1 Charité Comprehensive Cancer Center, Charité University Hospital, Charitéplatz, Berlin, Germany

2 Department of Radiation Oncology and Radiotherapy, Charité University Hospital Berlin, Translational Radiation Oncology Research Laboratory, Charitéplatz, Berlin, Germany

Correspondence to:

Ulrich Keilholz, email:

Stefano Meucci, email:

Keywords: head and neck squamous cell carcinoma; aging; somatic mutations; sequencing; genomics; Gerotarget

Received: December 21, 2015 Accepted: July 23, 2016 Published: August 16, 2016


Head and neck squamous cell carcinoma (HNSCC) is a cancer with well-defined tumor causes such as HPV infection, smoking and drinking. Using The Cancer Genome Atlas (TCGA) HNSCC cohort we systematically studied the mutational load as well as patterns related to patient age in HNSCC. To obtain a homogenous set we excluded all patients with HPV infection as well as wild type TP53. We found that the overall mutational load is higher in patients of old age. Through unsupervised hierarchical clustering, we detected distinct mutational clusters in very young as well as very old patients. In the group of old patients, we identified four enriched pathways (“Axon Guidance”, “ECM-Receptor Interaction”, “Focal Adhesion” and “Notch Signaling”) that are only sporadically mutated in the other age groups.

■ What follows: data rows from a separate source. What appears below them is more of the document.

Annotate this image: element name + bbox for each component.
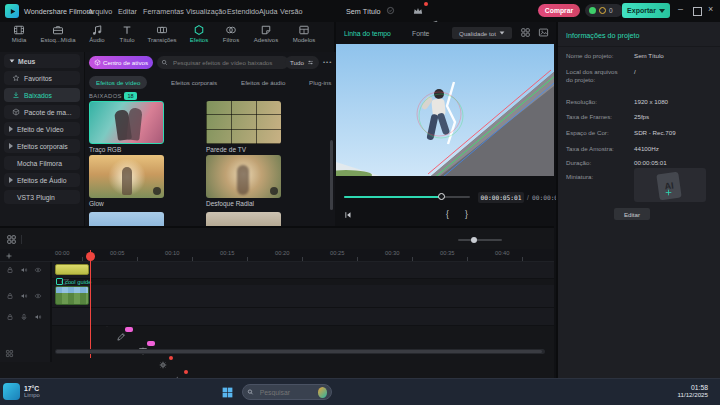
preview-grid-icon[interactable]: [520, 27, 531, 38]
tab-filtros[interactable]: Filtros: [216, 24, 246, 43]
tab-adesivos[interactable]: Adesivos: [248, 24, 284, 43]
timeline-corner-button[interactable]: [2, 346, 16, 360]
tab-midia[interactable]: Mídia: [4, 24, 34, 43]
menu-visualizacao[interactable]: Visualização: [186, 7, 226, 16]
taskbar-search-input[interactable]: [258, 388, 314, 397]
preview-tab-linha-do-tempo[interactable]: Linha do tempo: [344, 30, 391, 37]
lock-icon[interactable]: [6, 292, 14, 300]
effects-tab-corporais[interactable]: Efeitos corporais: [171, 79, 217, 86]
timeline-scrollbar-thumb[interactable]: [56, 350, 542, 353]
preview-tab-fonte[interactable]: Fonte: [412, 30, 429, 37]
tab-estoque-midia[interactable]: Estoq...Mídia: [36, 24, 80, 43]
effects-filter-dropdown[interactable]: Tudo: [285, 56, 319, 69]
menu-ajuda[interactable]: Ajuda: [259, 7, 277, 16]
preview-video-frame[interactable]: [336, 44, 554, 176]
info-value: 44100Hz: [634, 145, 659, 152]
asset-center-button[interactable]: Centro de ativos: [89, 56, 153, 69]
sidebar-item-baixados[interactable]: Baixados: [4, 88, 80, 102]
sidebar-item-mocha-filmora[interactable]: Mocha Filmora: [4, 156, 80, 170]
tab-transicoes[interactable]: Transições: [142, 24, 182, 43]
timeline-zoom-knob[interactable]: [471, 237, 477, 243]
buy-button[interactable]: Comprar: [538, 4, 580, 17]
effects-tab-videos[interactable]: Efeitos de vídeo: [89, 76, 147, 89]
timeline-section: 00:00 00:05 00:10 00:15 00:20 00:25 00:3…: [0, 226, 554, 380]
tab-titulo[interactable]: Título: [112, 24, 142, 43]
taskbar-clock[interactable]: 01:58 11/12/2025: [656, 384, 708, 398]
menu-versao[interactable]: Versão: [280, 7, 302, 16]
speaker-icon[interactable]: [20, 266, 28, 274]
ruler-label: 00:30: [385, 250, 400, 256]
speaker-icon[interactable]: [20, 292, 28, 300]
sidebar-item-efeitos-corporais[interactable]: Efeitos corporais: [4, 139, 80, 153]
mark-in-button[interactable]: {: [446, 209, 449, 219]
window-close-button[interactable]: ×: [708, 4, 713, 14]
effects-search-box[interactable]: [157, 56, 289, 69]
effect-card-glow[interactable]: [89, 155, 164, 198]
effects-tab-plugins[interactable]: Plug-ins: [309, 79, 331, 86]
sidebar-item-vst3-plugin-label: VST3 Plugin: [17, 194, 55, 201]
edit-button[interactable]: Editar: [614, 208, 650, 220]
ruler-label: 00:20: [275, 250, 290, 256]
menu-ferramentas[interactable]: Ferramentas: [143, 7, 184, 16]
sidebar-item-efeitos-de-audio[interactable]: Efeitos de Áudio: [4, 173, 80, 187]
preview-display-icon[interactable]: [538, 27, 549, 38]
media-grid-button[interactable]: [4, 232, 18, 246]
tab-efeitos[interactable]: Efeitos: [184, 24, 214, 43]
effects-scrollbar[interactable]: [330, 140, 333, 210]
timeline-scrollbar[interactable]: [55, 349, 545, 354]
taskbar-search-box[interactable]: [242, 384, 332, 400]
effect-track-lane[interactable]: [52, 262, 554, 279]
effects-tab-audio[interactable]: Efeitos de áudio: [241, 79, 285, 86]
playhead-line[interactable]: [90, 250, 91, 358]
video-track-lane[interactable]: [52, 285, 554, 308]
quality-dropdown[interactable]: Qualidade tot: [452, 27, 512, 39]
effect-card-partial[interactable]: [89, 212, 164, 227]
effects-search-input[interactable]: [171, 58, 285, 67]
effects-more-button[interactable]: •••: [323, 59, 332, 65]
effect-card-desfoque-radial[interactable]: [206, 155, 281, 198]
menu-arquivo[interactable]: Arquivo: [88, 7, 112, 16]
menu-editar[interactable]: Editar: [118, 7, 137, 16]
seek-knob[interactable]: [438, 193, 445, 200]
step-backward-button[interactable]: [341, 208, 355, 222]
tab-modelos[interactable]: Modelos: [286, 24, 322, 43]
eye-icon[interactable]: [34, 266, 42, 274]
menu-estendido[interactable]: Estendido: [227, 7, 259, 16]
microphone-icon[interactable]: [20, 313, 28, 321]
lock-icon[interactable]: [6, 266, 14, 274]
timeline-ruler[interactable]: 00:00 00:05 00:10 00:15 00:20 00:25 00:3…: [0, 249, 554, 262]
sidebar-item-favoritos[interactable]: Favoritos: [4, 71, 80, 85]
draw-tool-button[interactable]: [114, 330, 128, 344]
effect-card-partial[interactable]: [206, 212, 281, 227]
window-maximize-button[interactable]: [693, 7, 702, 16]
eye-icon[interactable]: [34, 292, 42, 300]
ruler-label: 00:10: [165, 250, 180, 256]
credits-pill[interactable]: 0: [585, 4, 623, 17]
lock-icon[interactable]: [6, 313, 14, 321]
tab-audio[interactable]: Áudio: [82, 24, 112, 43]
playhead-handle[interactable]: [86, 252, 95, 261]
add-track-button[interactable]: [2, 249, 16, 263]
settings-button[interactable]: [156, 358, 170, 372]
weather-widget[interactable]: 17°C Limpo: [3, 383, 40, 400]
seek-progress: [344, 196, 442, 198]
timeline-zoom-slider[interactable]: [458, 239, 502, 241]
effect-card-traco-rgb[interactable]: [89, 101, 164, 144]
sidebar-item-pacote[interactable]: Pacote de ma...: [4, 105, 80, 119]
effect-card-parede-de-tv[interactable]: [206, 101, 281, 144]
mark-out-button[interactable]: }: [465, 209, 468, 219]
asset-center-label: Centro de ativos: [103, 59, 148, 66]
sidebar-item-meus[interactable]: Meus: [4, 54, 80, 68]
sidebar-item-efeito-de-video[interactable]: Efeito de Vídeo: [4, 122, 80, 136]
start-button[interactable]: [220, 385, 234, 399]
upgrade-crown-icon[interactable]: [411, 4, 425, 18]
export-button[interactable]: Exportar: [622, 3, 670, 18]
seek-bar[interactable]: [344, 196, 470, 198]
sidebar-item-vst3-plugin[interactable]: VST3 Plugin: [4, 190, 80, 204]
sidebar-item-pacote-label: Pacote de ma...: [24, 109, 72, 116]
audio-track-lane[interactable]: [52, 308, 554, 326]
speaker-icon[interactable]: [34, 313, 42, 321]
window-minimize-button[interactable]: –: [678, 4, 683, 14]
effect-clip[interactable]: [55, 264, 89, 275]
video-clip[interactable]: [55, 286, 89, 305]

Our findings indicate that the four pathways regulate cell motility, tumor invasion and angiogenesis supposedly leading to less aggressive tumors in older age patients. Importantly, we did not see a strict pattern of genes always mutated in older age but rather an accumulation of mutations in the same pathways. Our study provides indications of age-dependent differences in mutational backgrounds of tumors that might be relevant for treatment approaches of HNSCCs patients.